Trisomie 21
Prémonition
n°12 (fevrier 1993)


Groupe légendaire mais discret de la scène française. Trisomie 21 nous offre pour la première fois un entretien. "La presse et nous, nous n'avions plus rien à nous dire". C'est pourtant à bâtons rompus qu'ils se dévoilent et prennent le temps de passer en revue plus de dix ans de carrière.

Quelle est la situation géographique actuelle de Trisomie 21 ?
Hervé : Philippe est toujours dans le nord et moi je me suis installé dans le sud depuis le mois d'Août. Il y fait plus chaud... non, ça n'a rien a voir, ni avec le groupe. Départ pour raison privée !

N'est-ce pas gênant pour le groupe ?
Hervé : Nous avons une méthode de travail qui s'adapte facilement aux distances. Nous avons depuis très longtemps abandonné le système des répétitions et des réunions communes. Philippe fait différents essais de voix sur des bases: rythmiques, il essaie des variations de timbres, pose les textes... et après seulement on recale, en fonction de l'évolution du morceau. Tout est retravaillé à base de samplers. Que nous soyons à 1000 km l'un de l'autre n'est pas gênant.
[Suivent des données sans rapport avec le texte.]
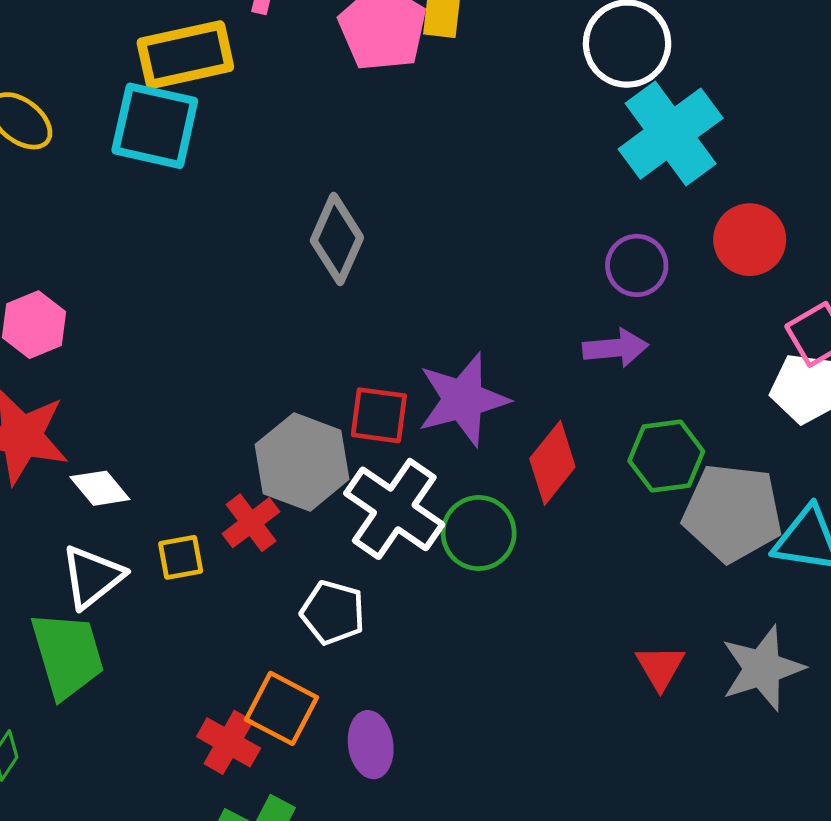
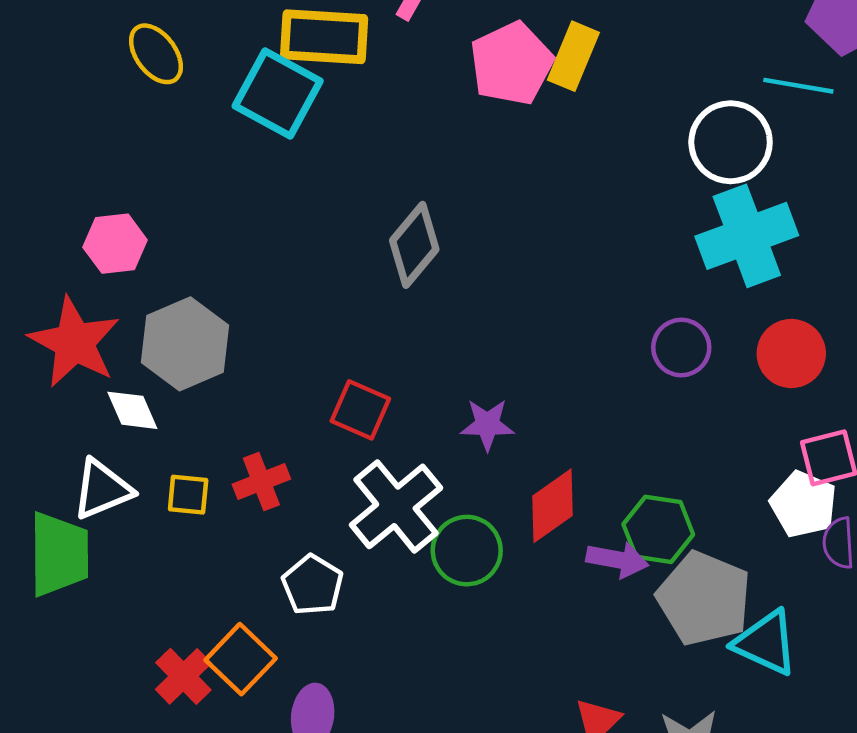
purple arrow: (616, 348) -> (617, 560), moved
purple star: (463, 400) -> (487, 425), size x0.6
red square: (379, 415) -> (360, 410), moved
gray hexagon: (302, 462) -> (185, 344), moved

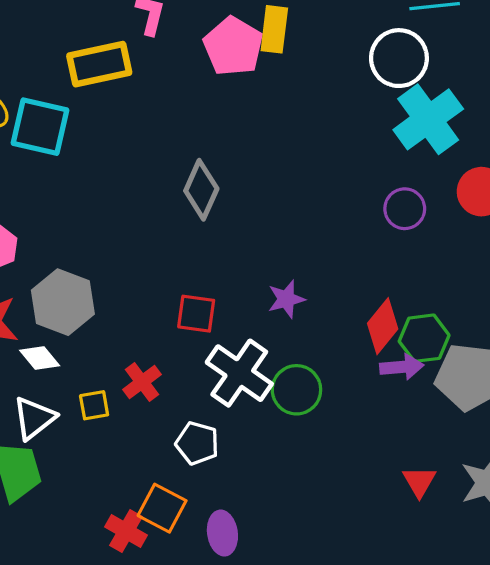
cyan square: (278, 93) -> (40, 127), moved
red diamond: (552, 506) -> (383, 326), moved

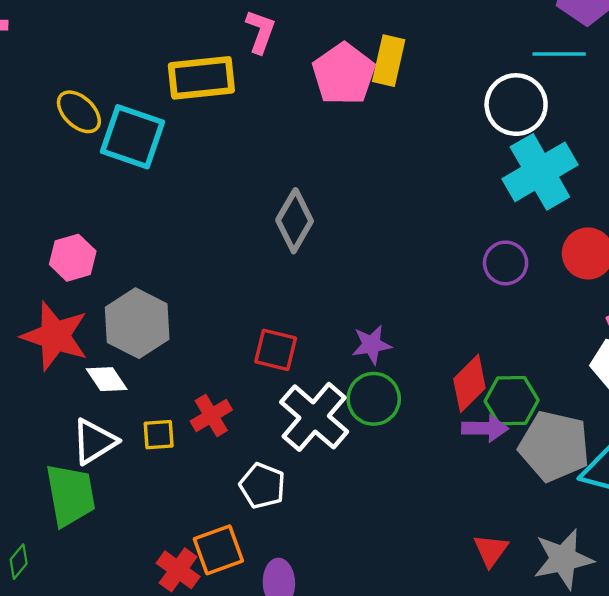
green circle: (296, 390) -> (374, 399), moved
orange square: (162, 508) -> (218, 550), turned 36

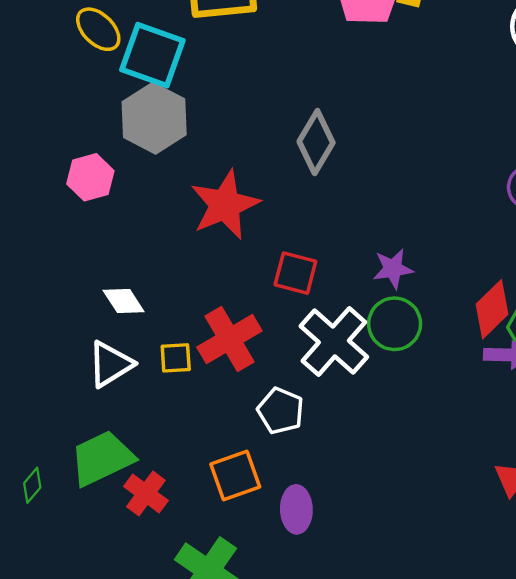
gray hexagon: (137, 323) -> (154, 118), moved
red star: (55, 336) -> (225, 205), moved, turned 30
red cross: (211, 416) -> (229, 339), size x1.5
green trapezoid: (70, 495) -> (102, 458), moved, turned -106
red cross: (178, 570) -> (146, 493), moved

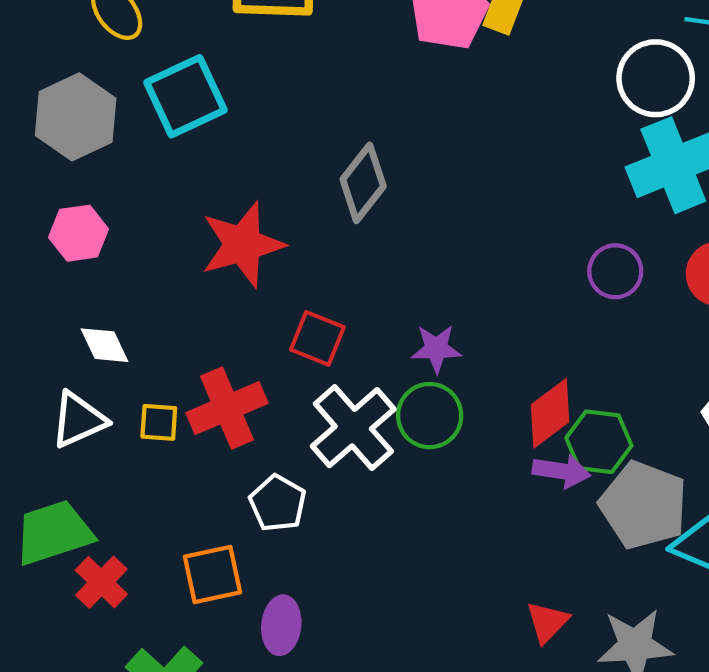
cyan square: (152, 55) -> (186, 96), moved, turned 38
gray hexagon: (154, 118) -> (76, 117), moved
pink hexagon: (90, 177) -> (79, 233), moved

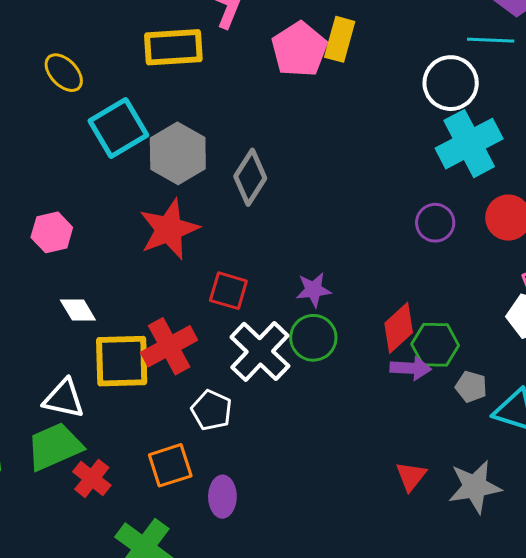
gray hexagon: (76, 117) -> (178, 153), moved
white triangle: (79, 420) -> (64, 399), moved, turned 42
yellow square: (159, 422) -> (122, 361), size x2.0
gray pentagon: (644, 505) -> (471, 387), size x0.5

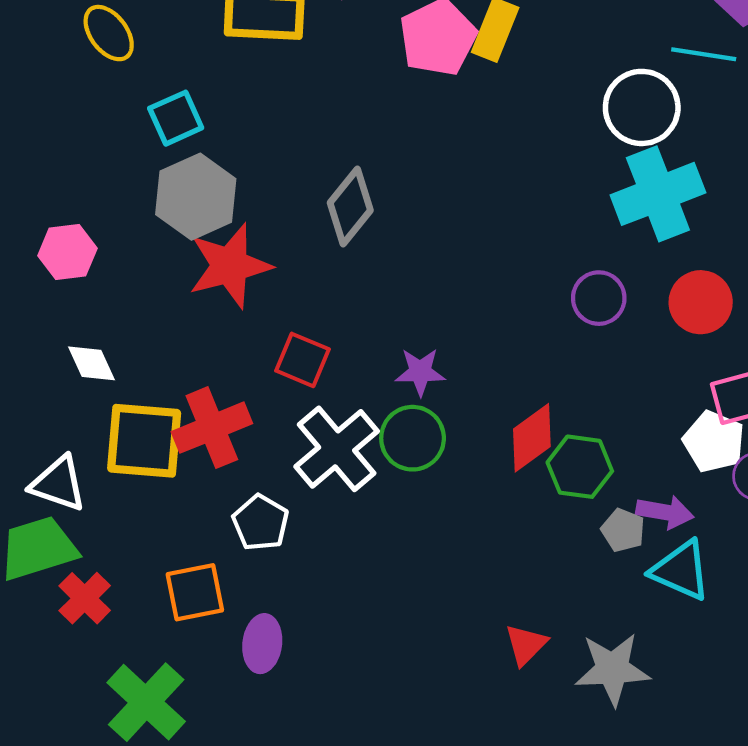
cyan square: (118, 128) -> (176, 118), size x0.7
gray hexagon: (178, 153) -> (196, 197), moved
purple arrow: (411, 368) -> (665, 512), moved

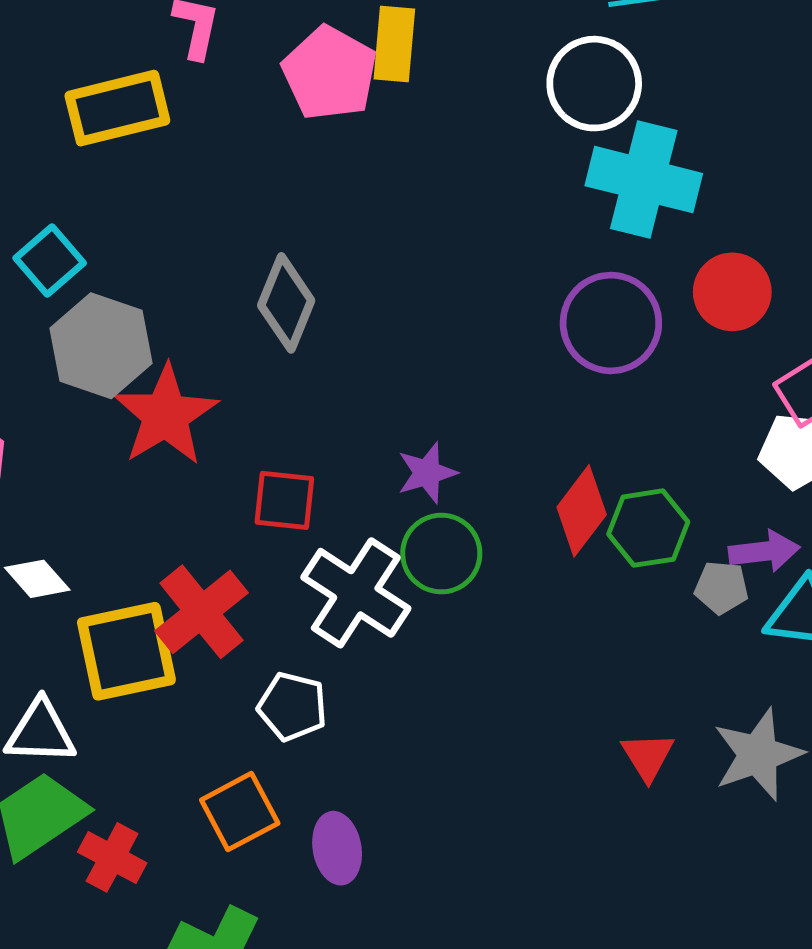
cyan cross: (658, 194) -> (644, 180), turned -38
purple circle: (599, 298) -> (611, 323), size x1.5

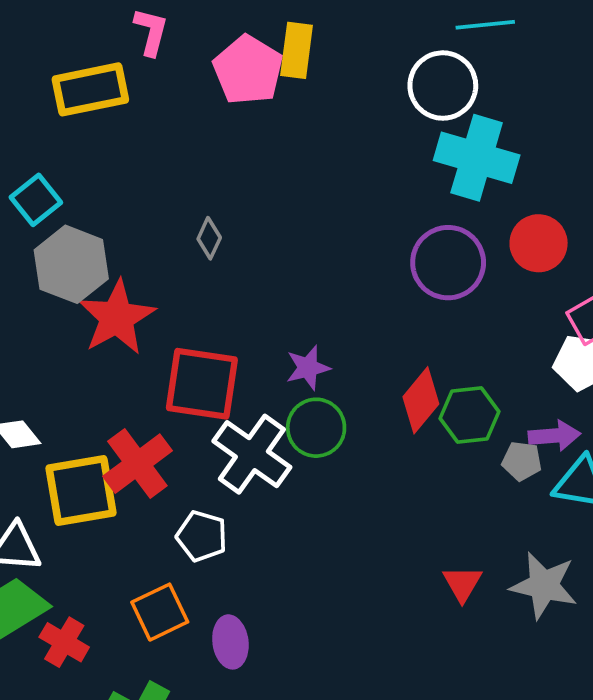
gray diamond: (286, 303) -> (209, 238), size x0.6
red square: (284, 500) -> (202, 384), size x1.6
gray star: (758, 755) -> (544, 585), turned 30

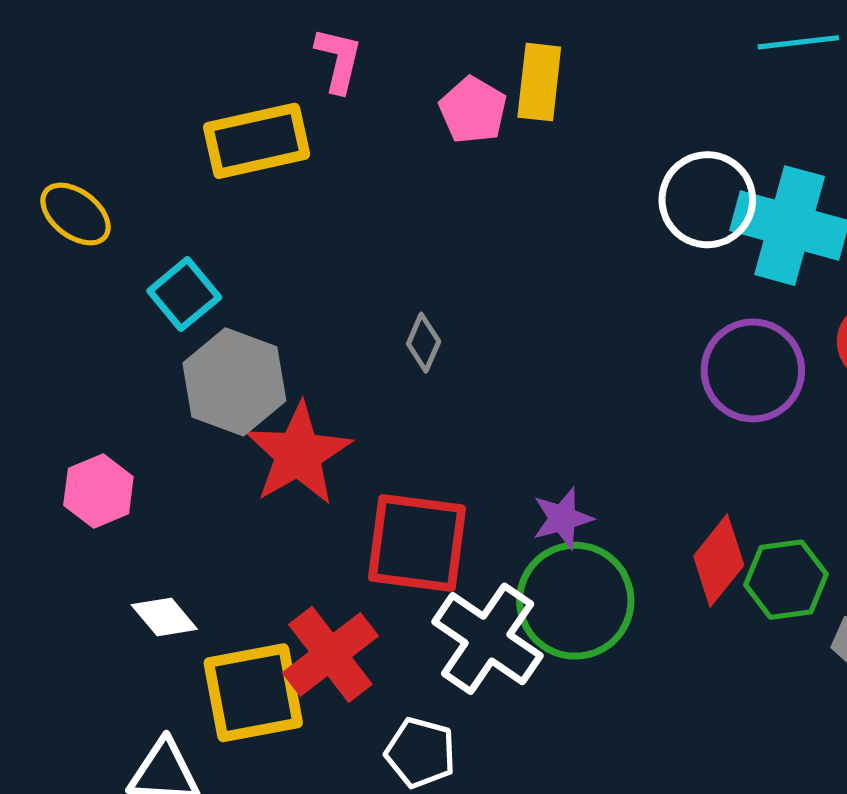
pink pentagon: (248, 70) -> (473, 110), size x0.7
white circle: (443, 86) -> (707, 200), moved
green circle: (316, 428) -> (575, 601), size x1.4

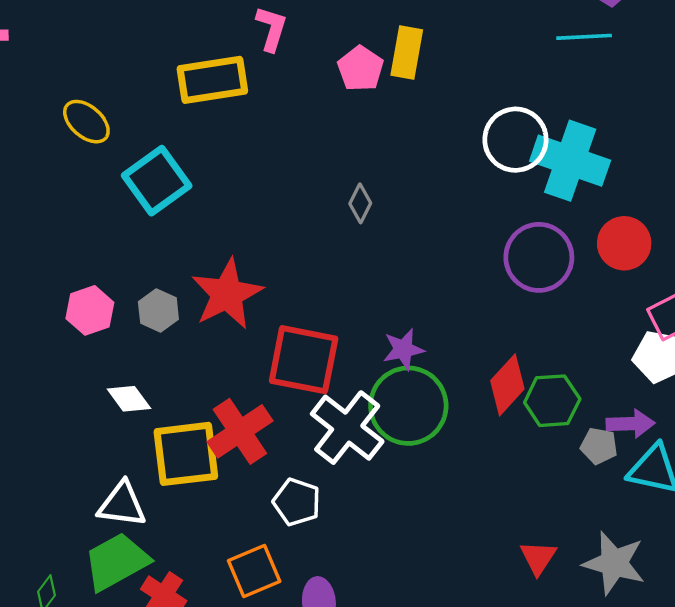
cyan square: (184, 294) -> (157, 181), size x1.4
gray diamond: (424, 343) -> (360, 203), moved
gray hexagon: (234, 382) -> (158, 310), moved, size x0.6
Nous avons toujours bossé comme ça.

Appliquez-vous une logique globale ou ponctuelle dans Trisomie 21 ?
Hervé : II y a toujours eu une démarche réfléchie dans Trisomie 21, mais ce qui change pour "Distant voices", c'est que c'est notre premier disque qui n'ait pas de concept. Les autres avaient tous un fil conducteur, ce qui n'est pas le cas ici. C'est un album de chansons et il n'y a aucun lien entre chaque titre, aucun rapport avec ce que nous avons fait avant et certainement pas avec ce qu'il y aura après. Cette idée nous plaisait. Mais on ne doit pas non plus le mettre en dehors de ce que nous avons fait jusqu'à présent.

Les premières productions.
Hervé : "Passions divisées" date de 1981, "Le repos des enfants heureux" a été enregistré beaucoup plus tard. Nous avons mis un bout de temps à le sortir, il devait contenir cinq titres au total, mais nous avons finalement fait d'autres morceaux six ou sept mois après.

Wait and dance / Chapter IV / Chapter IV and Wait and dance remixed.
Hervé : Nous expliquons le remix de "Chapter IV" sur la pochette du CD. Nous n'avons jamais vraiment su pourquoi, mais nous nous sommes retrouvé avec une énorme erreur technique, ce qui lui donne un son très étrange. Il est inécoutable en mono. Si il passe en radio, tu n'entendras pas la basse, et il te manquera un tas de choses. C'est un problème qui est arrivé de je ne sais quelle manière. On s'en est rendu compte, mais il n'était pas possible de financer un autre enregistrement à ce moment-là. Nous ne pouvions rien faire, c'était trop tard. Mais le remix comportait encore des erreurs, cette fois-ci au niveau de la pochette. "Le je ne sais quoi et le presque rien" a disparu de la pochette finale, "Nightflight" (vol de nuit) est devenu "Nightfly" (mouche de nuit). C'est assez infernal, ne pas réussir à avoir une pochette de disque sans faute !

Le terme de "remix" était-il vraiment opportun ?
Philippe : Nous nous sommes également posés la question... il faut le prendre au sens littéral.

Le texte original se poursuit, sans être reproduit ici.